Les mêmes causes qui ont provoqué le départ de De Gaulle ont amené un déplacement de l'axe gouvernemental du P.S.-M.R.P. (appuyé sur De Gaulle) au P.S.-P.C. Le projet de constitution est élaboré actuellement par une majorité "socialiste-communiste".
Or que voyons-nous ? Le nouveau projet de Constitution ressemble comme deux gouttes d'eau à celui élaboré par le P.S.-M.R.P.. (la seule question litigieuse, celle de "l'école libre", ayant constitué un point de divergence également entre P.S. et M.R.P. du temps de leur collaboration). Cette continuité est tellement évidente que, pour détourner l'attention du caractère peu reluisant de leur activité "constitutionnelle", Duclos et Hervé, qui auparavant ne trouvaient pas de mots assez forts pour critiquer l'œuvre du P.S.-M.R.P., affectent maintenant l'indifférence ("ce qui compte, c'est voter une Constitution au plus vite") et écrivent (Huma 17-2) : "...si le fascisme devait par nos erreurs menacer la République, ce n'est pas une Déclaration quelconque qui nous sauverait de sa tyrannie".
Bien entendu, ce n'est pas la manière de formuler une Constitution, qui consacre la propriété capitaliste, qui peut nous défendre contre le fascisme, instrument politique du Capital.

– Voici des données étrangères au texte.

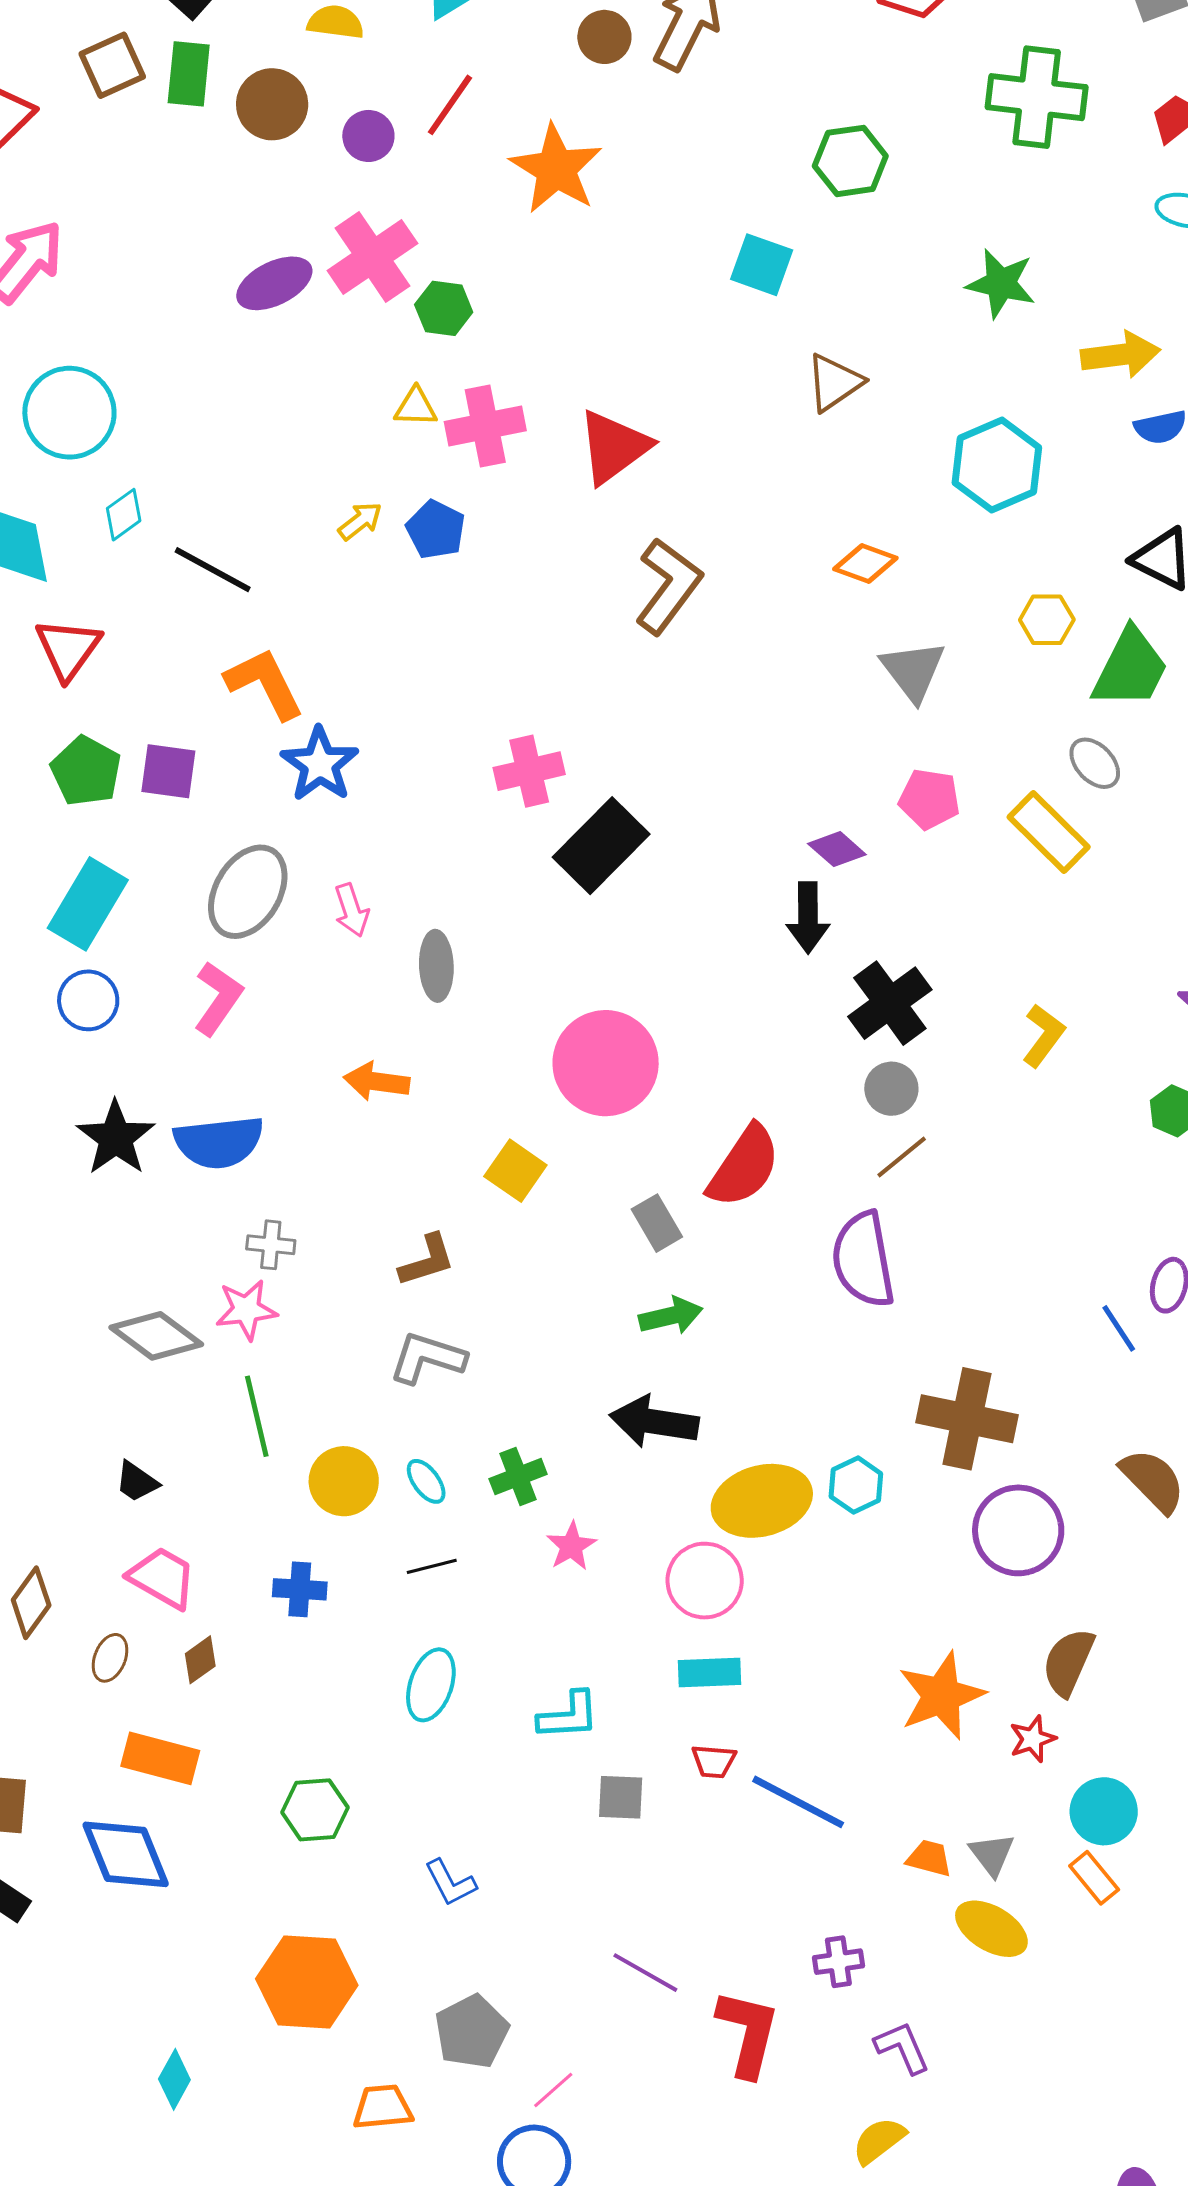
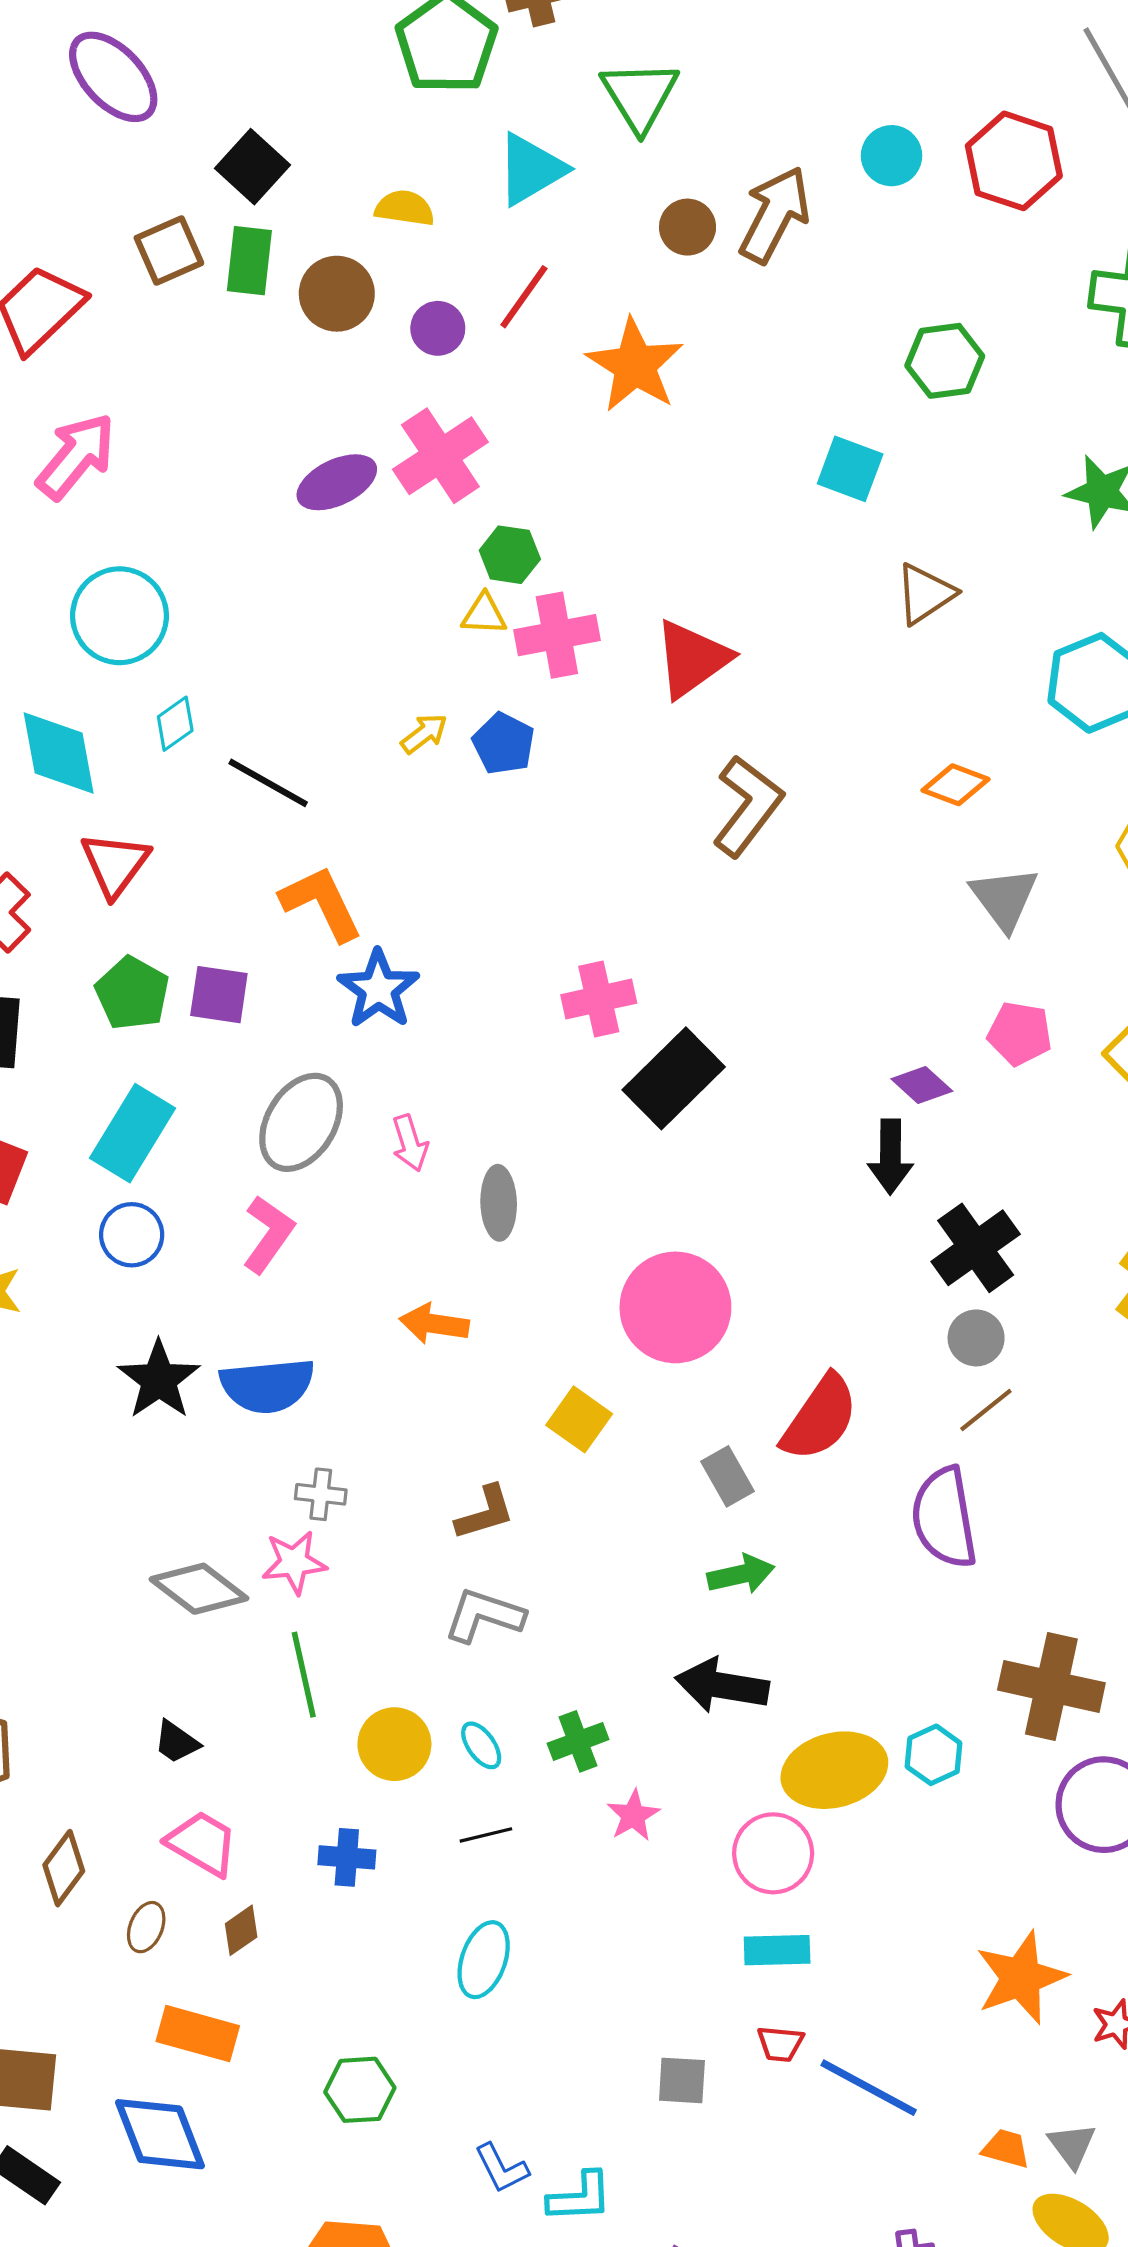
green hexagon: (444, 308) -> (510, 555), moved
cyan L-shape: (569, 1716) -> (580, 2197), moved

Mais la Constitution en question mesure néanmoins la déchéance du parlementarisme bourgeois et démasque le véritable visage de ses auteurs.
Car si les Duclos et les Hervé peuvent minimiser l'importance d'une Constitution "qui ne peut plus avoir l'esprit de celle de 1789" (c'est-à-dire BOULEVERSER les rapports de propriété), ils ne pourront pas tromper les ouvriers sur le fait que la loi électorale qu'ils préparent, constitue un attentat anti-démocratique REEL contre les masses.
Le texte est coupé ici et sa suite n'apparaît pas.